There is some job it is really hard to find meaning in. Fast food and a great deal of the whole service industry, but even in these jobs you can make a difference. Take a shift for a co worker so they can go to their kids school play. Have a kind word for the lonely old grumpy man that comes in to nurse his coffee and read his paper. Your job will have as much meaning as you give it.

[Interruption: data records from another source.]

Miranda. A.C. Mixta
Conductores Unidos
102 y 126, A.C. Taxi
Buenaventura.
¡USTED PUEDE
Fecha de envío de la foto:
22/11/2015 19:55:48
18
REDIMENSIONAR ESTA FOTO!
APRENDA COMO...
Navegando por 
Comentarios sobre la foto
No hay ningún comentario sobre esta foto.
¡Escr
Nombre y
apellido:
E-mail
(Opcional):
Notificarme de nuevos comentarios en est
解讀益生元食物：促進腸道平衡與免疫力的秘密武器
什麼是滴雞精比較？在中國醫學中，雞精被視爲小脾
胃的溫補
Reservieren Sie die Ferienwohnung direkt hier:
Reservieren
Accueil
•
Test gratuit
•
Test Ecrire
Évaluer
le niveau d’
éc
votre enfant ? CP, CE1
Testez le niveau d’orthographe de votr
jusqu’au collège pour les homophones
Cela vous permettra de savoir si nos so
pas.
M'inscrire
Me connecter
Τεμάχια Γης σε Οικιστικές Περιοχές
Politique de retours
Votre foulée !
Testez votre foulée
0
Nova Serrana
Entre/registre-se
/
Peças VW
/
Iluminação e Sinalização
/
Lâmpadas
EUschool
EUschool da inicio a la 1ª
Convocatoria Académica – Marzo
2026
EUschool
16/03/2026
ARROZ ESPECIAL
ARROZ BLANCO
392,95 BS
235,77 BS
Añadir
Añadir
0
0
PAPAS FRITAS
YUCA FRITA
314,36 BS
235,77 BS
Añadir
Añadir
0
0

In kindergarten we had a greater chance to pick on own friends. They were not just the friends our mothers arranged for us to play with. The lesson here is don’t play with the negative people and the office gossips; don’t join the: I hate my job crowd in the break room. First of all, your supervisor knows who you spend your lunch break with and they will see you as an uncooperative malcontent. This is not the best way to get the work you want to do and show your best work. Intentionally try to get that “A” displayed on the refrigerator. Don’t talk about work with co workers on break or lunch.  Breaks are supposed to be breaks from your work so use them as that. You will feel less stressed and not always consumed with the tasks at your job.

We all learned that there was life after high school. It never seemed that way in High School every little bully or breakup seemed to consume us. We were kids. We did not have perspective. Now we are adults and we need to not only have perspective but define and control our perspective. Don’t take on more than you can handle. Unless, it is part of a career move leave work at work.  Yes, many of us socialize with our coworkers, but bitching about your boss at the after work hang out is a buzz kill.  If your co workers are your friends, see them as friends outside of work and not coworkers. There is life after work and you should focus on enjoying it. Monday comes very quickly.


Some of us are blessed with careers we find interesting and fun, but most of us have jobs. We can have the same good feeling about work and be happy at our jobs if we are intentional in our effort. We are big kids now. We have the adult ability and perspective to define our work as meaningful, positive, and not all consuming. If we do these things we will love our jobs.